The special exhibitions for Cluny 2010 are drawing to a close this week so it was our last chance to visit Cluny, apogée de l’art roman – Cluny, the peak of Romanesque Art. This exhibition was co-ordinated by the chief curator of the British Museum and it brings together works of art from many museums and private collections.
Many of the sculptures are from various Clunaic sites including Lewes in southern England, and they show the evolution and influence of Cluniac art throughout Europe. The many remnants from the cloisters that were built about 1115 show the artistic wealth of Cluny Abbey at that time.
Amongst the sculptures was perhaps the most famous of them all, the Paschal lamb, the Christian symbol that has been used in Cluny to mark out the tourist trail around the town.
After the French Revolution much of the Abbey was destroyed and sold off for its stone. So many old houses incorporate decorated carvings. At that time fancy carving was right out of fashion so many of the stones were used with just the flat side showing. So until a house is demolished it is difficult to find these pieces. A particularly fine one was discovered in a house in our village.
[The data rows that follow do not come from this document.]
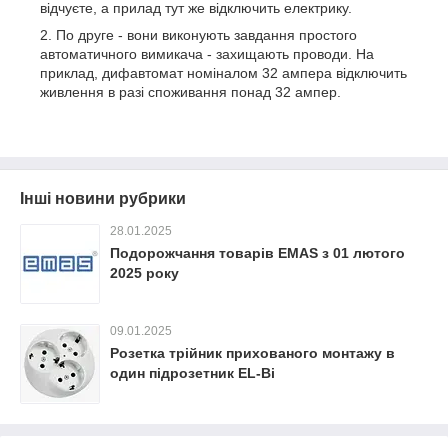
відчуєте, а прилад тут же відключить електрику.
По друге - вони виконують завдання простого
автоматичного вимикача - захищають проводи. На
приклад, дифавтомат номіналом 32 ампера відключить
живлення в разі споживання понад 32 ампер.
Інші новини рубрики
28.01.2025
Подорожчання товарів EMAS з 01 лютого
2025 року
09.01.2025
Розетка трійник прихованого монтажу в
один підрозетник EL-Bi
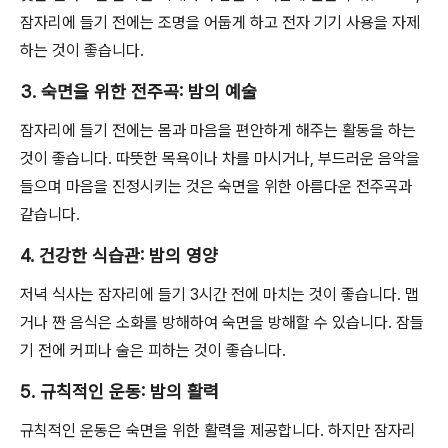
잠자리에 들기 전에는 조명을 어둡게 하고 전자 기기 사용을 자제
하는 것이 좋습니다.
3. 숙면을 위한 전주곡: 밤의 예술
잠자리에 들기 전에는 몸과 마음을 편안하게 해주는 활동을 하는
것이 좋습니다. 따뜻한 목욕이나 차를 마시거나, 부드러운 음악을
들으며 마음을 진정시키는 것은 숙면을 위한 아름다운 전주곡과
같습니다.
4. 건강한 식습관: 밤의 영양
저녁 식사는 잠자리에 들기 3시간 전에 마치는 것이 좋습니다. 맵
거나 짠 음식은 소화를 방해하여 숙면을 방해할 수 있습니다. 잠들
기 전에 커피나 술은 피하는 것이 좋습니다.
5. 규칙적인 운동: 밤의 활력
규칙적인 운동은 숙면을 위한 활력을 제공합니다. 하지만 잠자리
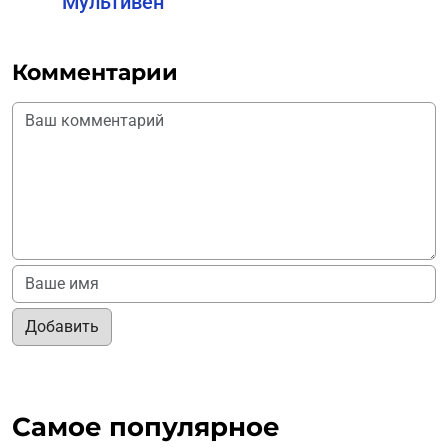
Мультивен
Комментарии
Добавить
Самое популярное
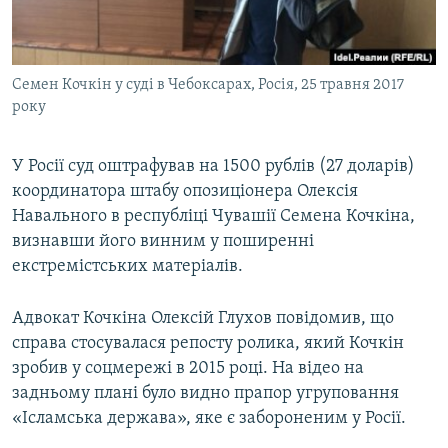
ВІДЕОУРОКИ «ELIFBE»
Русский
СВІДЧЕННЯ ОКУПАЦІЇ
Qırımtatar
Семен Кочкін у суді в Чебоксарах, Росія, 25 травня 2017
УКРАЇНСЬКА ПРОБЛЕМА КРИМУ
року
ДОЛУЧАЙСЯ!
ІНФОГРАФІКА
У Росії суд оштрафував на 1500 рублів (27 доларів)
координатора штабу опозиціонера Олексія
Навального в республіці Чувашії Семена Кочкіна,
Усі сайти RFE/RL
визнавши його винним у поширенні
екстремістських матеріалів.
Адвокат Кочкіна Олексій Глухов повідомив, що
справа стосувалася репосту ролика, який Кочкін
зробив у соцмережі в 2015 році. На відео на
задньому плані було видно прапор угруповання
«Ісламська держава», яке є забороненим у Росії.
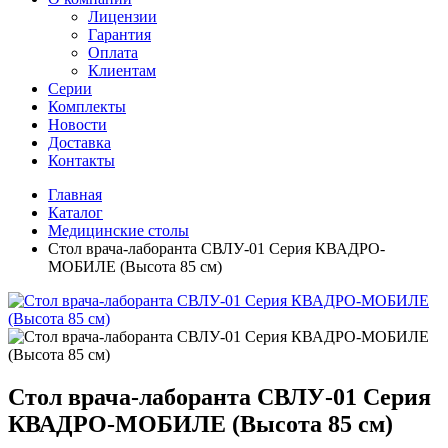
Лицензии
Гарантия
Оплата
Клиентам
Серии
Комплекты
Новости
Доставка
Контакты
Главная
Каталог
Медицинские столы
Стол врача-лаборанта СВЛУ-01 Серия КВАДРО-
МОБИЛЕ (Высота 85 см)
Стол врача-лаборанта СВЛУ-01 Серия
КВАДРО-МОБИЛЕ (Высота 85 см)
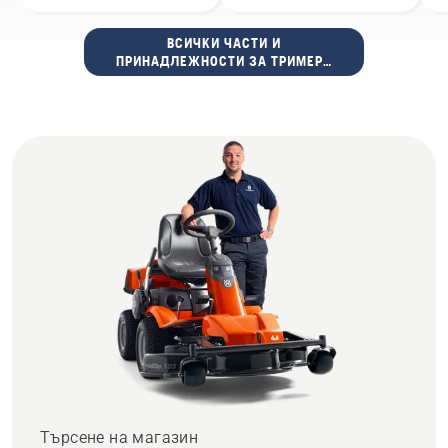
ВСИЧКИ ЧАСТИ И
ПРИНАДЛЕЖНОСТИ ЗА ТРИМЕРИ
ЗА ТРЕВА
Търсене на магазин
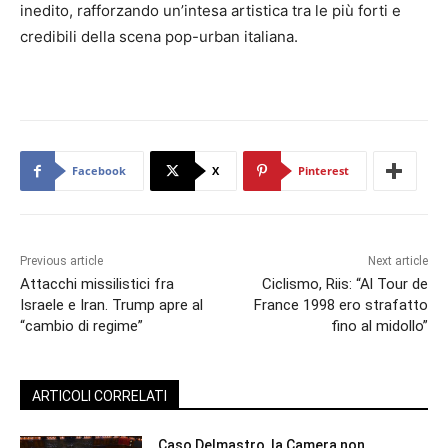
inedito, rafforzando un’intesa artistica tra le più forti e
credibili della scena pop-urban italiana.
Facebook
X
Pinterest
Previous article
Next article
Attacchi missilistici fra
Ciclismo, Riis: “Al Tour de
Israele e Iran. Trump apre al
France 1998 ero strafatto
“cambio di regime”
fino al midollo”
ARTICOLI CORRELATI
Caso Delmastro, la Camera non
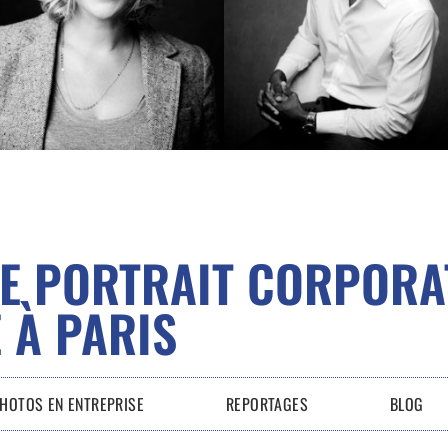
E PORTRAIT CORPORA
 À PARIS
HOTOS EN ENTREPRISE
REPORTAGES
BLOG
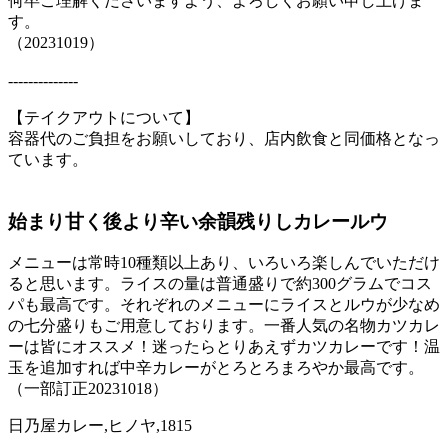
何卒ご理解くださいますよう、よろしくお願い申し上げま
す。
（20231019）
--------------
【テイクアウトについて】
容器代のご負担をお願いしており、店内飲食と同価格となっ
ています。
始まり甘く後より辛い余韻残りしカレールウ
メニューは常時10種類以上あり、いろいろ楽しんでいただけ
ると思います。ライスの量は普通盛りで約300グラムでコス
パも最高です。それぞれのメニューにライスとルウが少なめ
の七分盛りもご用意しております。一番人気の名物カツカレ
ーは皆にオススメ！迷ったらとりあえずカツカレーです！温
玉を追加すれば中辛カレーがとろとろまろやか最高です。
（一部訂正20231018）
日乃屋カレー,ヒノヤ,1815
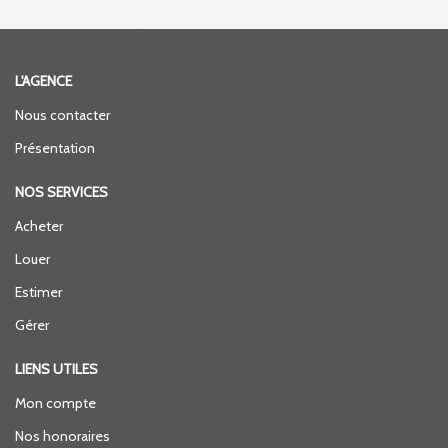
L'AGENCE
Nous contacter
Présentation
NOS SERVICES
Acheter
Louer
Estimer
Gérer
LIENS UTILES
Mon compte
Nos honoraires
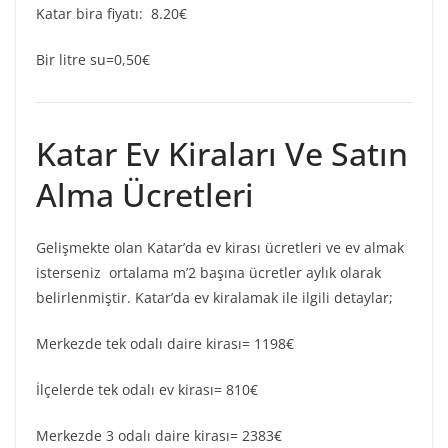
Katar bira fiyatı: 8.20€
Bir litre su=0,50€
Katar Ev Kiraları Ve Satın
Alma Ücretleri
Gelişmekte olan Katar’da ev kirası ücretleri ve ev almak
isterseniz ortalama m’2 başına ücretler aylık olarak
belirlenmiştir. Katar’da ev kiralamak ile ilgili detaylar;
Merkezde tek odalı daire kirası= 1198€
İlçelerde tek odalı ev kirası= 810€
Merkezde 3 odalı daire kirası= 2383€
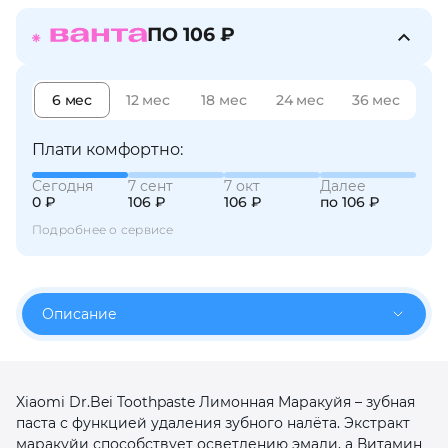
об оплате Плайтом
ПО 106 ₽
6 мес
12 мес
18 мес
24 мес
36 мес
Остались вопросы?
25
8 800 302-02-51
Плати комфортно:
plait.ru
раз в 2
Сегодня
7 сент
7 окт
Далее
недели
0 ₽
106 ₽
106 ₽
по 106 ₽
Подробнее о сервисе
Описание
Xiaomi Dr.Bei Toothpaste Лимонная Маракуйя – зубная
паста с функцией удаления зубного налёта. Экстракт
маракуйи способствует осветлению эмали, а Витамин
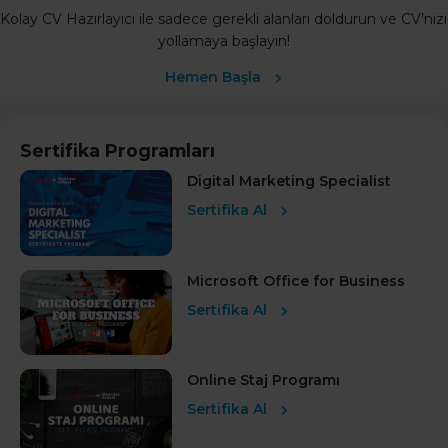
Kolay CV Hazırlayıcı ile sadece gerekli alanları doldurun ve CV’nizi
yollamaya başlayın!
Hemen Başla
Sertifika Programları
Digital Marketing Specialist
Sertifika Al
Microsoft Office for Business
Sertifika Al
Online Staj Programı
Sertifika Al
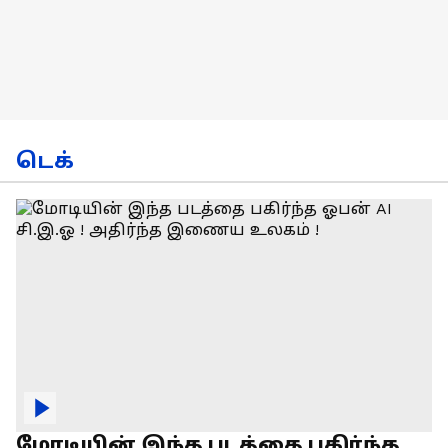
டெக்
மோடியின் இந்த படத்தை பகிர்ந்த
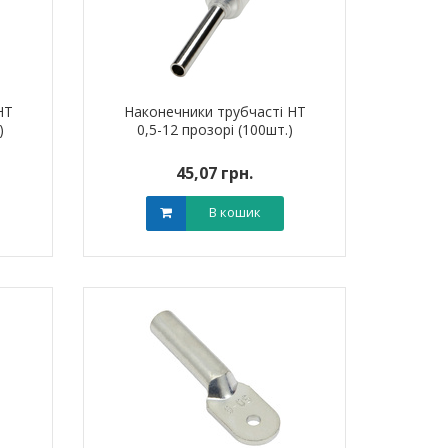
НТ
Наконечники трубчасті НТ
)
0,5-12 прозорі (100шт.)
45,07 грн.
В кошик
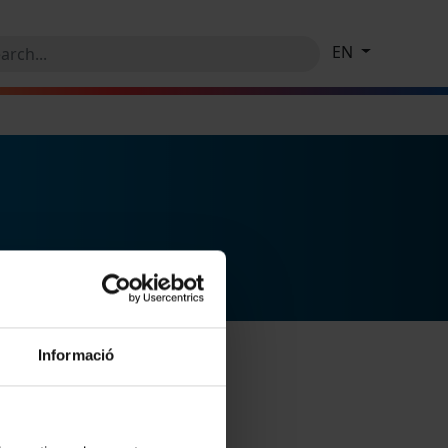
EN
Informació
We went to the floor above in this ancient mill to marvel at the illuminated manuscripts which were written in the scriptorium of Cluny Abbey in the 11th and 12th centuries. The colours of the illustrations remain fresh and vivid. There were not just scriptures from the Bible but biographies such as The Life of Blessed Gerald of Aurillac by St Odo of Cluny. A book that especially interested me was one showing full page paintings of musicians. They wore bright tunics with embroidered edges and woolly tights. Some wore three-quarter length trousers that wouldn’t look out of place today. But none seemed to wear shoes. So life in the 12th century was probably merrier than I would have thought but imagine the chilblains.
We had visited the exhibition with our neighbours and on our way through the Abbey we had stopped to look at a new exhibit, a sarcophagus which had been discovered recently in the excavations at the south side of the Abbey. It had been found by archeologists who were staying in our neighbours’ gîte. Despite not having lived here very long, the more we learn about Cluny, the Abbey and the surrounding area, the more ‘connected’ we feel.